Data shown below:

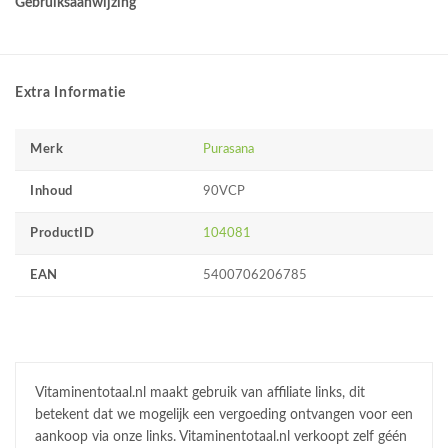
Gebruiksaanwijzing
Extra Informatie
Merk
Purasana
Inhoud
90VCP
ProductID
104081
EAN
5400706206785
Vitaminentotaal.nl maakt gebruik van affiliate links, dit
betekent dat we mogelijk een vergoeding ontvangen voor een
aankoop via onze links. Vitaminentotaal.nl verkoopt zelf géén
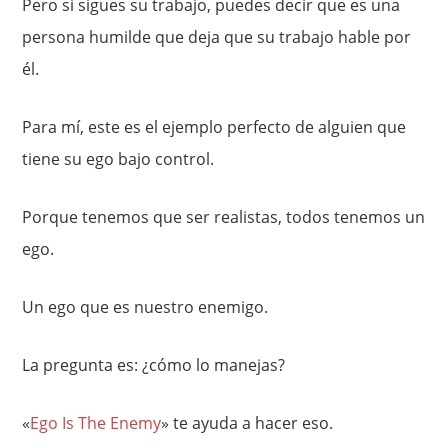
Pero si sigues su trabajo, puedes decir que es una
persona humilde que deja que su trabajo hable por
él.
Para mí, este es el ejemplo perfecto de alguien que
tiene su ego bajo control.
Porque tenemos que ser realistas, todos tenemos un
ego.
Un ego que es nuestro enemigo.
La pregunta es: ¿cómo lo manejas?
«
Ego Is The Enemy
» te ayuda a hacer eso.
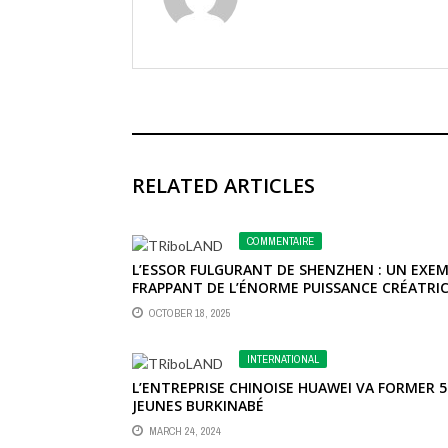
RELATED ARTICLES
COMMENTAIRE
L’ESSOR FULGURANT DE SHENZHEN : UN EXEM
FRAPPANT DE L’ÉNORME PUISSANCE CRÉATRI
DU SOCIALISME CHINOIS
OCTOBER 18, 2025
INTERNATIONAL
L’ENTREPRISE CHINOISE HUAWEI VA FORMER 5
JEUNES BURKINABÉ
MARCH 24, 2024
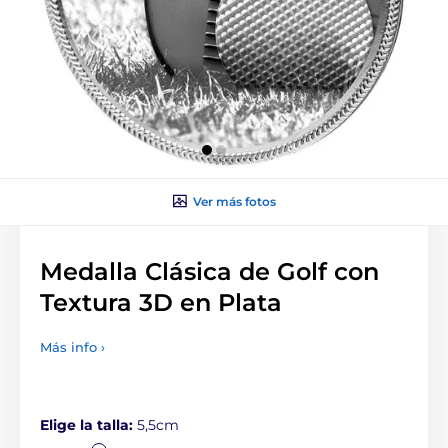
Ver más fotos
Medalla Clásica de Golf con
Textura 3D en Plata
Más info ›
Elige la talla:
5,5cm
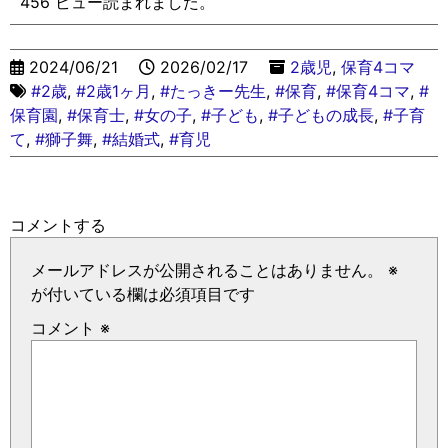
456 ビュー読まれました。
2024/06/21
2026/02/17
2歳児
,
保育4コマ
#2歳
,
#2歳1ヶ月
,
#たっきー先生
,
#保育
,
#保育4コマ
,
#
保育園
,
#保育士
,
#女の子
,
#子ども
,
#子どもの成長
,
#子育
て
,
#獅子舞
,
#結婚式
,
#育児
コメントする
メールアドレスが公開されることはありません。
※
が付いている欄は必須項目です
コメント
※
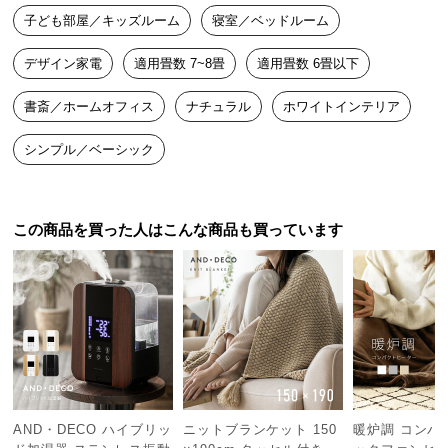
中
子ども部屋／キッズルーム
寝室／ベッドルーム
型
商
デザイン家電
適用畳数 7~8畳
適用畳数 6畳以下
品
の
書斎／ホームオフィス
ナチュラル
ホワイトインテリア
配
送
シンプル／ベーシック
に
つ
い
この商品を買った人はこんな商品も買っています
て
小
型
商
品
の
配
送
AND・DECO ハイブリッ
ニットブランケット 150
暖炉調 コンパ
に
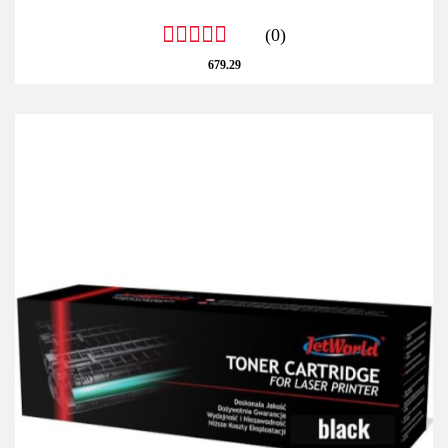
(0)
679.29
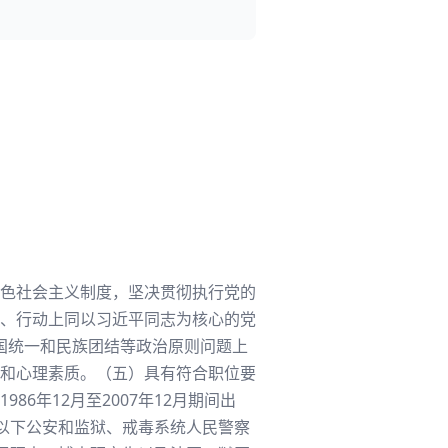
色社会主义制度，坚决贯彻执行党的
、行动上同以习近平同志为核心的党
祖国统一和民族团结等政治原则问题上
和心理素质。（五）具有符合职位要
6年12月至2007年12月期间出
级以下公安和监狱、戒毒系统人民警察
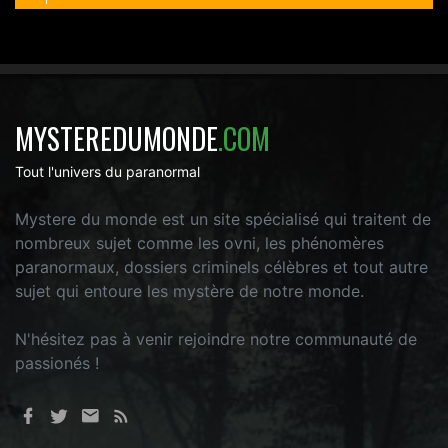
MYSTEREDUMONDE
.COM
Tout l'univers du paranormal
Mystere du monde est un site spécialisé qui traitent de
nombreux sujet comme les ovni, les phénomères
paranormaux, dossiers criminels célèbres et tout autre
sujet qui entoure les mystère de notre monde.
N'hésitez pas à venir rejoindre notre communauté de
passionés !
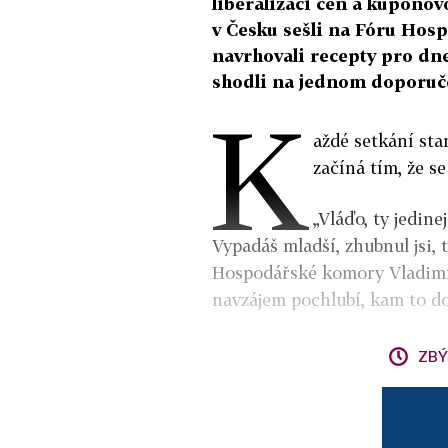
liberalizaci cen a kuponov
v Česku sešli na Fóru Hos
navrhovali recepty pro dneš
shodli na jednom doporuče
K
aždé setkání st
začíná tím, že se
„Vláďo, ty jedine
Vypadáš mladší, zhubnul jsi, t
Hospodářské komory Vladimí
navzájem pochlubí, kam to dot
ZBÝ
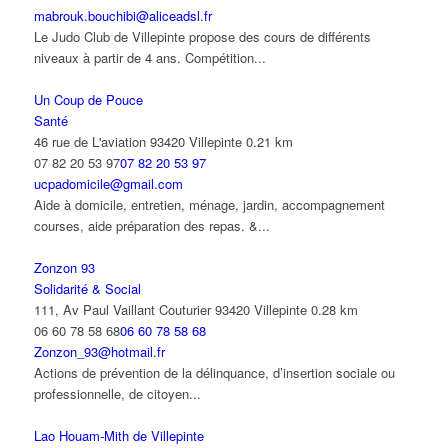
mabrouk.bouchibi@aliceadsl.fr
Le Judo Club de Villepinte propose des cours de différents
niveaux à partir de 4 ans. Compétition...
Un Coup de Pouce
Santé
46 rue de L'aviation 93420 Villepinte
0.21 km
07 82 20 53 97
07 82 20 53 97
ucpadomicile@gmail.com
Aide à domicile, entretien, ménage, jardin, accompagnement
courses, aide préparation des repas. &...
Zonzon 93
Solidarité & Social
111, Av Paul Vaillant Couturier 93420 Villepinte
0.28 km
06 60 78 58 68
06 60 78 58 68
Zonzon_93@hotmail.fr
Actions de prévention de la délinquance, d’insertion sociale ou
professionnelle, de citoyen...
Lao Houam-Mith de Villepinte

End of Data shown.

*Your task:* Exactly the lines above, from the one containing "Vitaminentotaal.nl maakt gebruik" down to the one containing "Para mí, este", are to be repeated, including both ends. Pictures are not part of the copy.

*Task solution:*
Vitaminentotaal.nl maakt gebruik van affiliate links, dit
betekent dat we mogelijk een vergoeding ontvangen voor een
aankoop via onze links. Vitaminentotaal.nl verkoopt zelf géén
Pero si sigues su trabajo, puedes decir que es una
persona humilde que deja que su trabajo hable por
él.
Para mí, este es el ejemplo perfecto de alguien que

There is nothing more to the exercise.